▶ _Action item_: When you find the line with "sédimentaire du port" among the records below, reproduce it and each line after it exactly, ending with the line with "se des hydrocarbures".

Extracted page text data
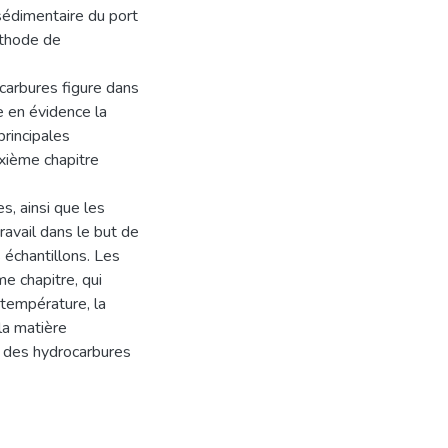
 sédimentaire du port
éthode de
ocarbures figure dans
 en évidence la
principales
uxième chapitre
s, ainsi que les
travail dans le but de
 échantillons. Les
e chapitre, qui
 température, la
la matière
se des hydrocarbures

--

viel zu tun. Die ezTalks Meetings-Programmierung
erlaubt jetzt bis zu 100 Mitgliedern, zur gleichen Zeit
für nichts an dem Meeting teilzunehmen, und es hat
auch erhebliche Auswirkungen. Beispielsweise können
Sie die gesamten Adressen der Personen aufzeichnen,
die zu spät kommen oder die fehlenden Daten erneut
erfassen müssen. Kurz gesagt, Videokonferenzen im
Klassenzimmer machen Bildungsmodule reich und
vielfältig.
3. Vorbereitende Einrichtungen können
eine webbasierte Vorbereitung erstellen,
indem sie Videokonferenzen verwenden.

▶ _Reply_:
 sédimentaire du port
éthode de
ocarbures figure dans
 en évidence la
principales
uxième chapitre
s, ainsi que les
travail dans le but de
 échantillons. Les
e chapitre, qui
 température, la
la matière
se des hydrocarbures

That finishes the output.